Le gouvernement guinéen à travers une déclaration rendue publique, a fermement réagi à la mort d’Adama Condé, 34 ans, abattu par la police à Namur, en Belgique, lors d’une intervention impliquant quatre agents. Il a dénoncé un recours « disproportionné » à la force et réclame une « enquête indépendante, transparente » ainsi que des « sanctions » contre les auteurs.
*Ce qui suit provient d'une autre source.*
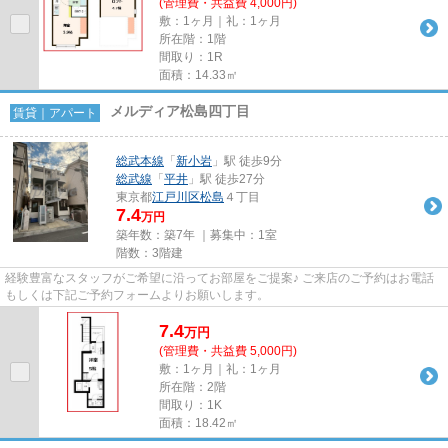
(管理費・共益費 4,000円)
敷：1ヶ月｜礼：1ヶ月
所在階：1階
間取り：1R
面積：14.33㎡
メルディア松島四丁目
賃貸｜アパート
総武本線
「
新小岩
」駅 徒歩9分
総武線
「
平井
」駅 徒歩27分
東京都
江戸川区
松島
４丁目
7.4
万円
築年数：築7年 ｜募集中：
1室
階数：3階建
経験豊富なスタッフがご希望に沿ってお部屋をご提案♪ ご来店のご予約はお電話
もしくは下記ご予約フォームよりお願いします。
7.4
万
円
(管理費・共益費 5,000円)
敷：1ヶ月｜礼：1ヶ月
所在階：2階
間取り：1K
面積：18.42㎡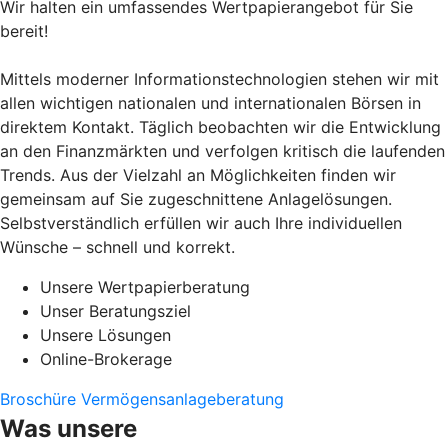
Wir halten ein umfassendes Wertpapierangebot für Sie
bereit!
Mittels moderner Informationstechnologien stehen wir mit
allen wichtigen nationalen und internationalen Börsen in
direktem Kontakt. Täglich beobachten wir die Entwicklung
an den Finanzmärkten und verfolgen kritisch die laufenden
Trends. Aus der Vielzahl an Möglichkeiten finden wir
gemeinsam auf Sie zugeschnittene Anlagelösungen.
Selbstverständlich erfüllen wir auch Ihre individuellen
Wünsche – schnell und korrekt.
Unsere Wertpapierberatung
Unser Beratungsziel
Unsere Lösungen
Online-Brokerage
Broschüre Vermögensanlageberatung
Was unsere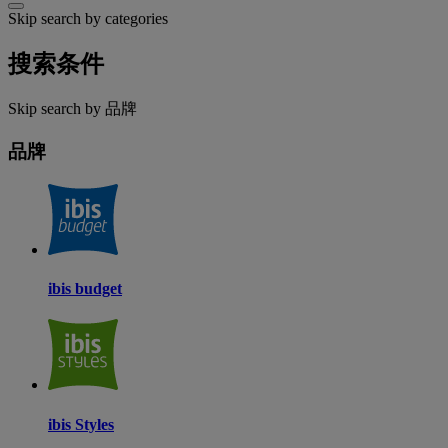
Skip search by categories
搜索条件
Skip search by 品牌
品牌
ibis budget
ibis Styles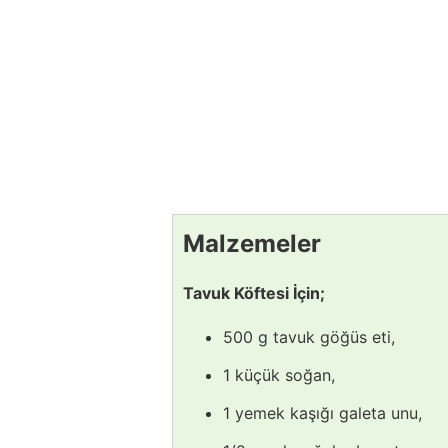
Malzemeler
Tavuk Köftesi İçin;
500 g tavuk göğüs eti,
1 küçük soğan,
1 yemek kaşığı galeta unu,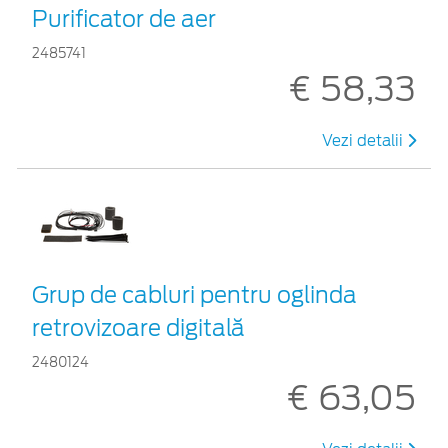
Purificator de aer
2485741
€ 58,33
Vezi detalii
Grup de cabluri pentru oglinda
retrovizoare digitală
2480124
€ 63,05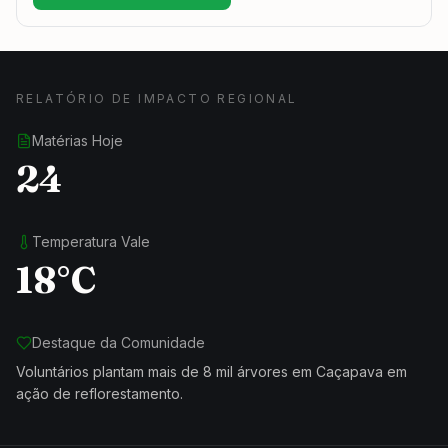
RELATÓRIO DE IMPACTO REGIONAL
Matérias Hoje
24
Temperatura Vale
18°C
Destaque da Comunidade
Voluntários plantam mais de 8 mil árvores em Caçapava em
ação de reflorestamento.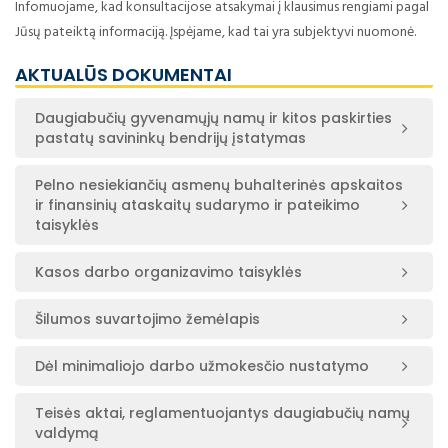
Infomuojame, kad konsultacijose atsakymai į klausimus rengiami pagal
Jūsų pateiktą informaciją. Įspėjame, kad tai yra subjektyvi nuomonė.
AKTUALŪS DOKUMENTAI
Daugiabučių gyvenamųjų namų ir kitos paskirties
pastatų savininkų bendrijų įstatymas
Pelno nesiekiančių asmenų buhalterinės apskaitos
ir finansinių ataskaitų sudarymo ir pateikimo
taisyklės
Kasos darbo organizavimo taisyklės
Šilumos suvartojimo žemėlapis
Dėl minimaliojo darbo užmokesčio nustatymo
Teisės aktai, reglamentuojantys daugiabučių namų
valdymą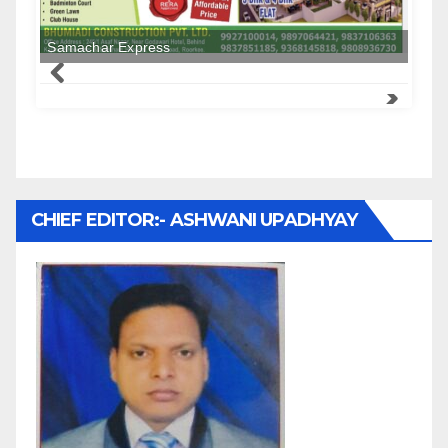
Samachar Express
CHIEF EDITOR:- ASHWANI UPADHYAY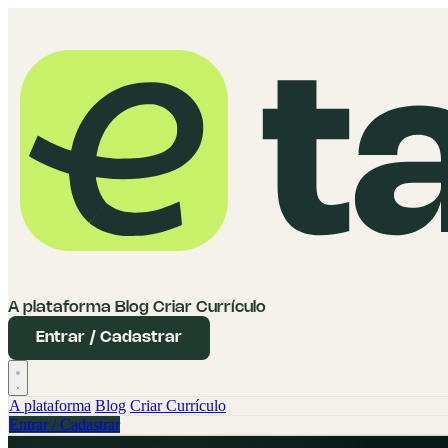
A plataforma
Blog
Criar Currículo
Entrar / Cadastrar
A plataforma
Blog
Criar Currículo
Entrar / Cadastrar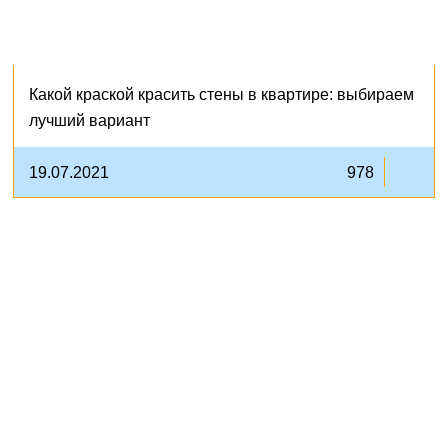
Какой краской красить стены в квартире: выбираем
лучший вариант
19.07.2021
978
Dans sa déclaration, le ministre Morisanda a rappelé que la protection des Guinéens établis à l’étranger constitue « la priorité des priorités » de la diplomatie conduite sous l’autorité du président Mamadi Doumbouya.

Selon Dr Morisanda Kouyaté, des instructions ont été immédiatement transmises à l’ambassade de Guinée à Bruxelles afin d’élaborer un rapport détaillé sur les circonstances du drame, un document « corroboré » par les premiers éléments communiqués par le parquet belge.

Si l’enquête suit encore son cours, Conakry considère d’ores et déjà que « l’usage d’armes à feu par quatre agents pour maîtriser un seul individu ne saurait, en l’état, être considéré comme une nécessité absolue », pointant un recours létal jugé injustifié.

Tout en rappelant que les relations entre la Guinée et la Belgique reposent sur « un modèle de coopération bilatérale reconnu », les autorités guinéennes ont condamné « sans ambiguïté cette tragédie » et exigé que « les auteurs soient traduits devant les juridictions compétentes et sanctionnés à la hauteur de leurs responsabilités ».

Par ailleurs, le gouvernement a présenté ses condoléances à la famille d’Adama Condé et à l’ensemble de la Nation, qualifiant l’incident d’« assassinat ». Il s’est engagé à « faire toute la lumière » sur l’affaire.

Le ministère des Affaires étrangères a enfin annoncé que le rapatriement de la dépouille aura lieu « dès la clôture de l’enquête en cours ».